A phased array antenna is capable of forming a beam in different directions without moving the antenna mechanically. The beam is electronically steered or moved by changing the relative phase between each element in a prescribed manner, through a device called a phase shifter or phasor. The phase shifter is usually composed of three sections as shown typically in FIG. 1. As shown in FIG. 1, a microwave section 10 is, typically, a waveguide housing that is ferrite toroid controlled or a stripline or microstrip that is diode controlled. This section changes the radio frequency phase through interaction with the electromagnetic fields. The driver 12 provides the electronic signals necessary to regulate the phase shift within microwave section 10. Driver 12 is shown as a Darlington transistor circuit and is typical of the high current circuit used to provide drive current to a ferrite toroid. The logic section 14 functions as the interface between the phased array controller and each individual phase shifter. In the logic section 14 the computer logic level commands from the controller are changed into trimming signals for the driver to use.
In a phase shifter the material characteristics, part types, and dimensions all play an important role in controlling of phase shift. Since phase accuracy directly affects not only beam pointing accuracy, but also the antenna gain and sidelobe levels, it is very important that phase shifters be controllable, reproducible devices.
The antenna designer is permitted two options in the control of the phase shift. The first option is to control all the parameters of the microwave section very carefully and thus produce very uniform parts. The other alternative is to build a less controlled part, measure its input/output characteristics and compensate for any errors. The compensation or trimming can be performed in either the microwave section 10 or in the driver section 12. Microwave trimming can be performed by varying the amount of phase shifting material used or by introducing new material into the device. Driver or electronic trimming takes the phase shift command and modifies it to account for the variability in the microwave section. One method being used for electronic trimming is to store a digital word in the beam steering computer memory and adjust the commands before they are sent to the phase shifter. Another electronic trimming technique involves storing a digital word on board the driver and adding this word to the command within the driver logic. These techniques have been used with digital control lines to the phase shifter and require a command line to each individual phasor.

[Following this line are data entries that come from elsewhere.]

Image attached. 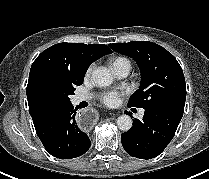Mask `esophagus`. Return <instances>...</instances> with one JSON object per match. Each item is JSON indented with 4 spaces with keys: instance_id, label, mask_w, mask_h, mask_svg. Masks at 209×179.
I'll list each match as a JSON object with an SVG mask.
<instances>
[{
    "instance_id": "obj_1",
    "label": "esophagus",
    "mask_w": 209,
    "mask_h": 179,
    "mask_svg": "<svg viewBox=\"0 0 209 179\" xmlns=\"http://www.w3.org/2000/svg\"><path fill=\"white\" fill-rule=\"evenodd\" d=\"M97 117V111L93 107H84L76 113L75 119L81 128L87 129L94 124Z\"/></svg>"
}]
</instances>
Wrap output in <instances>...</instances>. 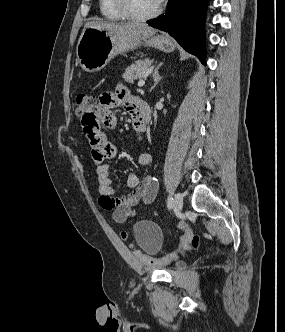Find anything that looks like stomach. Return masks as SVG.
Wrapping results in <instances>:
<instances>
[{
	"label": "stomach",
	"mask_w": 285,
	"mask_h": 332,
	"mask_svg": "<svg viewBox=\"0 0 285 332\" xmlns=\"http://www.w3.org/2000/svg\"><path fill=\"white\" fill-rule=\"evenodd\" d=\"M144 44L164 52L174 50L173 42L164 35L150 37L144 42L111 35L108 31L95 27L84 28L76 47L81 68L88 73L103 69L117 54L135 49Z\"/></svg>",
	"instance_id": "1"
}]
</instances>
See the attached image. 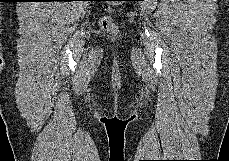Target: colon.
I'll list each match as a JSON object with an SVG mask.
<instances>
[{
    "mask_svg": "<svg viewBox=\"0 0 229 161\" xmlns=\"http://www.w3.org/2000/svg\"><path fill=\"white\" fill-rule=\"evenodd\" d=\"M113 5H110L108 9H110ZM101 29L109 34H117L118 33V27L116 23L113 21L112 16L110 14H106L100 18L99 21Z\"/></svg>",
    "mask_w": 229,
    "mask_h": 161,
    "instance_id": "colon-1",
    "label": "colon"
}]
</instances>
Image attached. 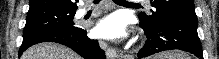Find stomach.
Here are the masks:
<instances>
[{
    "instance_id": "obj_1",
    "label": "stomach",
    "mask_w": 219,
    "mask_h": 59,
    "mask_svg": "<svg viewBox=\"0 0 219 59\" xmlns=\"http://www.w3.org/2000/svg\"><path fill=\"white\" fill-rule=\"evenodd\" d=\"M163 57H167V56H163V55H158V56H156V59H165V58H163Z\"/></svg>"
}]
</instances>
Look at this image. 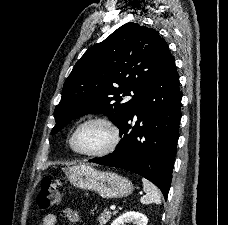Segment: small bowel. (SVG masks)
<instances>
[{
	"label": "small bowel",
	"mask_w": 228,
	"mask_h": 225,
	"mask_svg": "<svg viewBox=\"0 0 228 225\" xmlns=\"http://www.w3.org/2000/svg\"><path fill=\"white\" fill-rule=\"evenodd\" d=\"M63 214L72 223H77L79 221L78 213L72 208H65L63 210ZM56 224H57V216L54 213L46 214L41 220V225H56Z\"/></svg>",
	"instance_id": "1"
}]
</instances>
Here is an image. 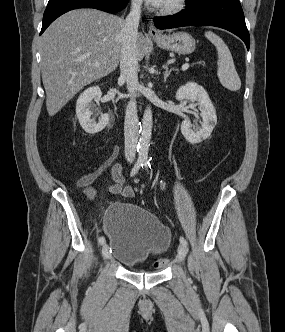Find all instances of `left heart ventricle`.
Wrapping results in <instances>:
<instances>
[{
    "mask_svg": "<svg viewBox=\"0 0 285 332\" xmlns=\"http://www.w3.org/2000/svg\"><path fill=\"white\" fill-rule=\"evenodd\" d=\"M172 1H174V0H167L166 3L164 4V6L170 4Z\"/></svg>",
    "mask_w": 285,
    "mask_h": 332,
    "instance_id": "obj_1",
    "label": "left heart ventricle"
}]
</instances>
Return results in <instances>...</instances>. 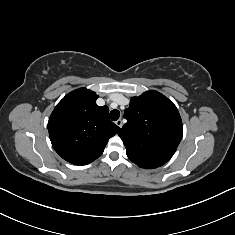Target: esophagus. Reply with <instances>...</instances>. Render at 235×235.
Segmentation results:
<instances>
[{
  "label": "esophagus",
  "mask_w": 235,
  "mask_h": 235,
  "mask_svg": "<svg viewBox=\"0 0 235 235\" xmlns=\"http://www.w3.org/2000/svg\"><path fill=\"white\" fill-rule=\"evenodd\" d=\"M115 123H116V125H117L118 127L122 128L123 122H122L121 119H118Z\"/></svg>",
  "instance_id": "obj_1"
}]
</instances>
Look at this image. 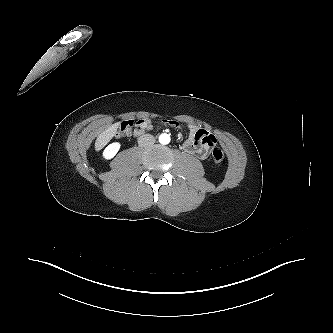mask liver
I'll return each instance as SVG.
<instances>
[{"label":"liver","instance_id":"liver-1","mask_svg":"<svg viewBox=\"0 0 333 333\" xmlns=\"http://www.w3.org/2000/svg\"><path fill=\"white\" fill-rule=\"evenodd\" d=\"M119 123H115L105 129L98 137L95 143L96 149L99 150L102 147H104L116 134V131L118 129Z\"/></svg>","mask_w":333,"mask_h":333}]
</instances>
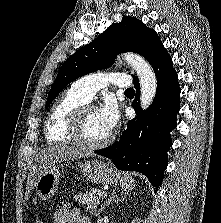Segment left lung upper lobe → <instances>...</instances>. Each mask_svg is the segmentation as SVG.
<instances>
[{
	"instance_id": "1",
	"label": "left lung upper lobe",
	"mask_w": 221,
	"mask_h": 223,
	"mask_svg": "<svg viewBox=\"0 0 221 223\" xmlns=\"http://www.w3.org/2000/svg\"><path fill=\"white\" fill-rule=\"evenodd\" d=\"M164 50L155 30L147 28L135 17L124 16L120 23L110 25L63 63L49 92L46 107L70 82L90 72L108 68L119 53H138L153 67ZM135 80L138 78L135 77Z\"/></svg>"
}]
</instances>
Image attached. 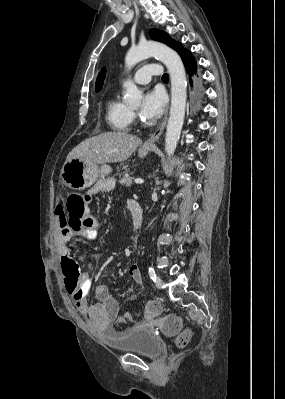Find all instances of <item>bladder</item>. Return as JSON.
Listing matches in <instances>:
<instances>
[{"instance_id":"31cf9c89","label":"bladder","mask_w":285,"mask_h":399,"mask_svg":"<svg viewBox=\"0 0 285 399\" xmlns=\"http://www.w3.org/2000/svg\"><path fill=\"white\" fill-rule=\"evenodd\" d=\"M105 345L115 351L156 357L162 350L155 335L144 327H133L123 333H104Z\"/></svg>"}]
</instances>
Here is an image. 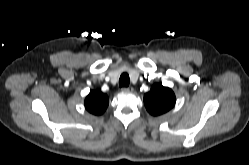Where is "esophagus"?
Instances as JSON below:
<instances>
[{"instance_id":"34e87169","label":"esophagus","mask_w":249,"mask_h":165,"mask_svg":"<svg viewBox=\"0 0 249 165\" xmlns=\"http://www.w3.org/2000/svg\"><path fill=\"white\" fill-rule=\"evenodd\" d=\"M133 87L129 86V87H123L122 88V92H133Z\"/></svg>"}]
</instances>
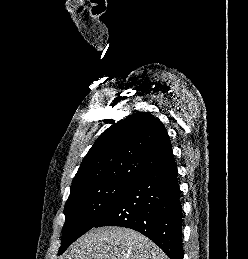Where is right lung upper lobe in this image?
Returning a JSON list of instances; mask_svg holds the SVG:
<instances>
[{"instance_id":"right-lung-upper-lobe-1","label":"right lung upper lobe","mask_w":248,"mask_h":259,"mask_svg":"<svg viewBox=\"0 0 248 259\" xmlns=\"http://www.w3.org/2000/svg\"><path fill=\"white\" fill-rule=\"evenodd\" d=\"M174 161L169 136L150 112H136L104 131L84 157L71 190L136 179Z\"/></svg>"}]
</instances>
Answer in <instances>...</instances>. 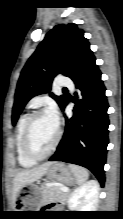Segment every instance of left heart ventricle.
Listing matches in <instances>:
<instances>
[{
    "label": "left heart ventricle",
    "mask_w": 123,
    "mask_h": 219,
    "mask_svg": "<svg viewBox=\"0 0 123 219\" xmlns=\"http://www.w3.org/2000/svg\"><path fill=\"white\" fill-rule=\"evenodd\" d=\"M57 133V123L49 114L39 115L30 131V146L37 153L46 152L52 145Z\"/></svg>",
    "instance_id": "left-heart-ventricle-1"
}]
</instances>
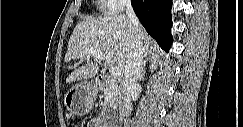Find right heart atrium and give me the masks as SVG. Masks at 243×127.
Listing matches in <instances>:
<instances>
[{"instance_id":"d8ad5b80","label":"right heart atrium","mask_w":243,"mask_h":127,"mask_svg":"<svg viewBox=\"0 0 243 127\" xmlns=\"http://www.w3.org/2000/svg\"><path fill=\"white\" fill-rule=\"evenodd\" d=\"M107 13L116 14L122 12L129 4L128 0H104Z\"/></svg>"}]
</instances>
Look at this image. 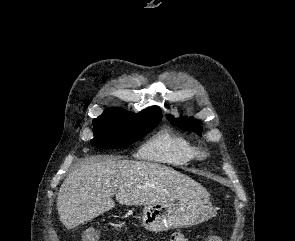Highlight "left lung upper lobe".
Masks as SVG:
<instances>
[{
	"mask_svg": "<svg viewBox=\"0 0 295 241\" xmlns=\"http://www.w3.org/2000/svg\"><path fill=\"white\" fill-rule=\"evenodd\" d=\"M167 118L176 126L183 127L185 130L194 131L197 134L200 133L201 128L197 126V122L192 119H189L185 122L186 118L173 119L171 116H167Z\"/></svg>",
	"mask_w": 295,
	"mask_h": 241,
	"instance_id": "left-lung-upper-lobe-1",
	"label": "left lung upper lobe"
}]
</instances>
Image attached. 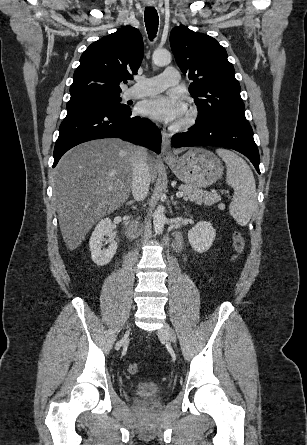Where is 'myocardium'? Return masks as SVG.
Here are the masks:
<instances>
[{"mask_svg": "<svg viewBox=\"0 0 307 445\" xmlns=\"http://www.w3.org/2000/svg\"><path fill=\"white\" fill-rule=\"evenodd\" d=\"M199 117H200V110L198 109L197 106L191 105L188 108L184 118L181 121H179L174 126V128L178 131L186 130L191 126H193L197 122Z\"/></svg>", "mask_w": 307, "mask_h": 445, "instance_id": "1", "label": "myocardium"}]
</instances>
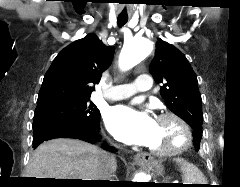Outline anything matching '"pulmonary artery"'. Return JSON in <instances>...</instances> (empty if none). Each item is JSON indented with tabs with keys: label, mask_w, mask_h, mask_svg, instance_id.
I'll use <instances>...</instances> for the list:
<instances>
[{
	"label": "pulmonary artery",
	"mask_w": 240,
	"mask_h": 187,
	"mask_svg": "<svg viewBox=\"0 0 240 187\" xmlns=\"http://www.w3.org/2000/svg\"><path fill=\"white\" fill-rule=\"evenodd\" d=\"M151 85V77L148 74H140L132 83L114 86L105 97L112 101L126 99L139 92L148 91Z\"/></svg>",
	"instance_id": "obj_1"
}]
</instances>
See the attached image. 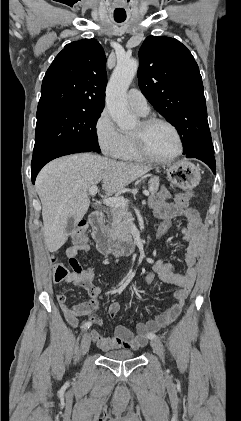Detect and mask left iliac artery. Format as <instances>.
<instances>
[{
	"label": "left iliac artery",
	"mask_w": 241,
	"mask_h": 421,
	"mask_svg": "<svg viewBox=\"0 0 241 421\" xmlns=\"http://www.w3.org/2000/svg\"><path fill=\"white\" fill-rule=\"evenodd\" d=\"M157 338L156 336H152L151 339Z\"/></svg>",
	"instance_id": "obj_1"
}]
</instances>
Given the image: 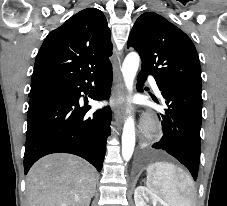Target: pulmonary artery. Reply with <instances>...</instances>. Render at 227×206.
I'll list each match as a JSON object with an SVG mask.
<instances>
[{
	"mask_svg": "<svg viewBox=\"0 0 227 206\" xmlns=\"http://www.w3.org/2000/svg\"><path fill=\"white\" fill-rule=\"evenodd\" d=\"M151 84L153 86V88L159 93V89L157 87V84L155 82V80L153 78H150Z\"/></svg>",
	"mask_w": 227,
	"mask_h": 206,
	"instance_id": "1",
	"label": "pulmonary artery"
}]
</instances>
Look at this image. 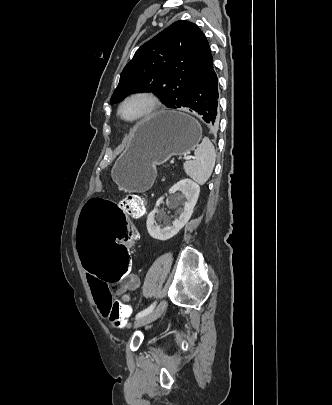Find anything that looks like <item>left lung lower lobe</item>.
<instances>
[{
	"instance_id": "0a47b994",
	"label": "left lung lower lobe",
	"mask_w": 332,
	"mask_h": 405,
	"mask_svg": "<svg viewBox=\"0 0 332 405\" xmlns=\"http://www.w3.org/2000/svg\"><path fill=\"white\" fill-rule=\"evenodd\" d=\"M218 80L213 67V57L199 70L194 78L188 99L182 107L189 108L213 127L219 124Z\"/></svg>"
}]
</instances>
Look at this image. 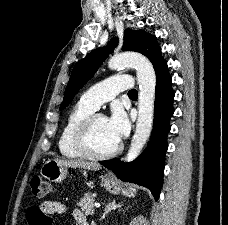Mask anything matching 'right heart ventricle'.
I'll return each instance as SVG.
<instances>
[{"instance_id": "e07e8e85", "label": "right heart ventricle", "mask_w": 228, "mask_h": 225, "mask_svg": "<svg viewBox=\"0 0 228 225\" xmlns=\"http://www.w3.org/2000/svg\"><path fill=\"white\" fill-rule=\"evenodd\" d=\"M94 111V109L80 100L73 106L67 116L58 141V148L62 156L70 159L88 157L75 146L74 136L80 123Z\"/></svg>"}]
</instances>
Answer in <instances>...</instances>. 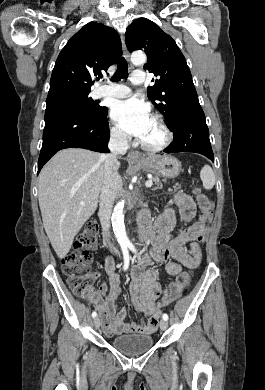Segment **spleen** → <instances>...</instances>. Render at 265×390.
I'll list each match as a JSON object with an SVG mask.
<instances>
[{
    "label": "spleen",
    "instance_id": "spleen-1",
    "mask_svg": "<svg viewBox=\"0 0 265 390\" xmlns=\"http://www.w3.org/2000/svg\"><path fill=\"white\" fill-rule=\"evenodd\" d=\"M200 178L203 183V187L206 190H210L215 185V174L209 165H204L200 171Z\"/></svg>",
    "mask_w": 265,
    "mask_h": 390
}]
</instances>
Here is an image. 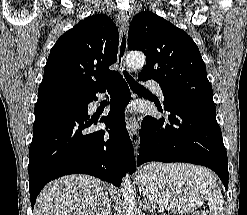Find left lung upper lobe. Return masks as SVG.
I'll return each instance as SVG.
<instances>
[{
  "mask_svg": "<svg viewBox=\"0 0 247 215\" xmlns=\"http://www.w3.org/2000/svg\"><path fill=\"white\" fill-rule=\"evenodd\" d=\"M129 50L146 55L139 76L159 83L165 106L177 102L214 105L205 63L192 38L183 30L150 11L137 14L128 32Z\"/></svg>",
  "mask_w": 247,
  "mask_h": 215,
  "instance_id": "1",
  "label": "left lung upper lobe"
}]
</instances>
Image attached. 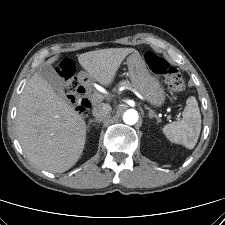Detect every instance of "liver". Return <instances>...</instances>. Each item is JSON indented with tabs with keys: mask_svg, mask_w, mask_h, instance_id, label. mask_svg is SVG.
<instances>
[{
	"mask_svg": "<svg viewBox=\"0 0 225 225\" xmlns=\"http://www.w3.org/2000/svg\"><path fill=\"white\" fill-rule=\"evenodd\" d=\"M134 52L133 48L101 49L80 54L78 61L90 77L109 86L125 57ZM16 130L24 154L35 166L63 173L80 158L87 127L83 116L36 72L20 96Z\"/></svg>",
	"mask_w": 225,
	"mask_h": 225,
	"instance_id": "1",
	"label": "liver"
}]
</instances>
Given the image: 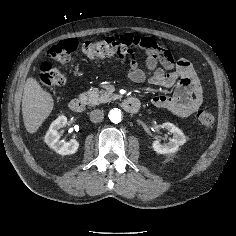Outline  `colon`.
Returning a JSON list of instances; mask_svg holds the SVG:
<instances>
[{"instance_id":"5ec220e1","label":"colon","mask_w":236,"mask_h":236,"mask_svg":"<svg viewBox=\"0 0 236 236\" xmlns=\"http://www.w3.org/2000/svg\"><path fill=\"white\" fill-rule=\"evenodd\" d=\"M78 42L75 39H66L53 45L47 51V58L59 64H65L70 60L71 54L77 49ZM83 54L89 59L109 58L117 56L127 58L132 54V46L123 44L114 38H106L99 41H87L82 45ZM49 60L40 65L39 82L44 88H54L65 83V75ZM197 120L204 128H210L215 122V116L208 109L200 110Z\"/></svg>"}]
</instances>
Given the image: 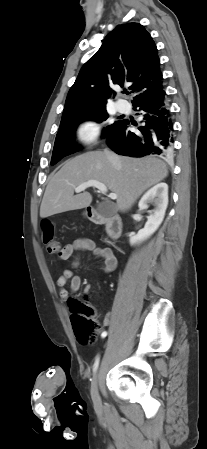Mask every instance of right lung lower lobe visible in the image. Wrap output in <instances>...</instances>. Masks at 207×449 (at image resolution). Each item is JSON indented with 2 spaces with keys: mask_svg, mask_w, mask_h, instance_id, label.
Instances as JSON below:
<instances>
[{
  "mask_svg": "<svg viewBox=\"0 0 207 449\" xmlns=\"http://www.w3.org/2000/svg\"><path fill=\"white\" fill-rule=\"evenodd\" d=\"M134 108H139L143 116L140 132L128 131L130 122L122 120L119 126L107 137L108 146L117 154L142 157L157 154L168 157L172 151L173 124L162 89L154 95L135 100Z\"/></svg>",
  "mask_w": 207,
  "mask_h": 449,
  "instance_id": "98d812e1",
  "label": "right lung lower lobe"
}]
</instances>
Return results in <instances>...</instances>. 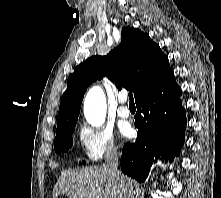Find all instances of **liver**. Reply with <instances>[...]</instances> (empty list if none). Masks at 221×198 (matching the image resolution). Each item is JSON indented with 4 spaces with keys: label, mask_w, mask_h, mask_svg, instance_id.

An alternative method to command an array is to use row and column steering. Rather than having an individual command line to each phase shifter, row and column steering has a single command line for each row and each column of the array lattice. Such a scheme provides economics in that the number of command lines is reduced from N.sup.2 to 2 N for a square array with N elements on a side. Since the phase shift requirements to steer beams are linear, row and column steering performs the commanding function ideally. In addition, a technique has been developed whereby the phase shift command is the combination of a start pulse sent on either the row or column line, which turns the driver on, followed at an appropriate time by a stop command on the other axis line, whereby the driver is turned off. This method is shown typically in FIG. 2 for a 9 element array (3.times.3). Each element receives a command for the row line and the column line. The actual phase command to each element is the sum of the phase command on the row line plus the phase command on the column line. As an example, assuming, the column line starts or turns on the driver and the row line turns off or stops the driver current, a pulse on C1 would start current flowing into the phasor of element 1 and a pulse on R1 would stop the current flow. These pulse commands are shown in FIG. 3(a). FIG. 3(b) shows a typical command given to element 2 during the same cycle. The command occurs at the same time at both elements 1 and 2; however, element 2 is started by a different column command (C2) that occurs later than the column command to element 1 (C1). Thus the current to element 2 is on for a shorter time than the current to element 1. Since the amount of phase shift (.phi.) is directly proportional to current (I) and time (t), EQU .phi..alpha.It, (1)
the phase of element 1 is longer than that of element 2.
The phase settings at each phase shifter need only be between 0.degree. and 360.degree. because the sinusoidal wave transmitted or received by the array repeats every 360 electrical degrees. Consequently it is only necessary to build a device that is capable of shifting 360.degree. in the maximum time between stop and start commands.
Additional prior art background respecting phased array antennas and beam steering control is set forth in technical publications such as the "Radar Handbook" by M. I. Skolnik, published by McGraw-Hill, Book Co., 1970, Chapter 12. Pages 193-197 of the "Handbook of Radar Measurement", by D. K. Barton and H. R. Ward, Prentice-Hall, Inc., Englewood Cliffs, N. V., 1969, are also descriptive.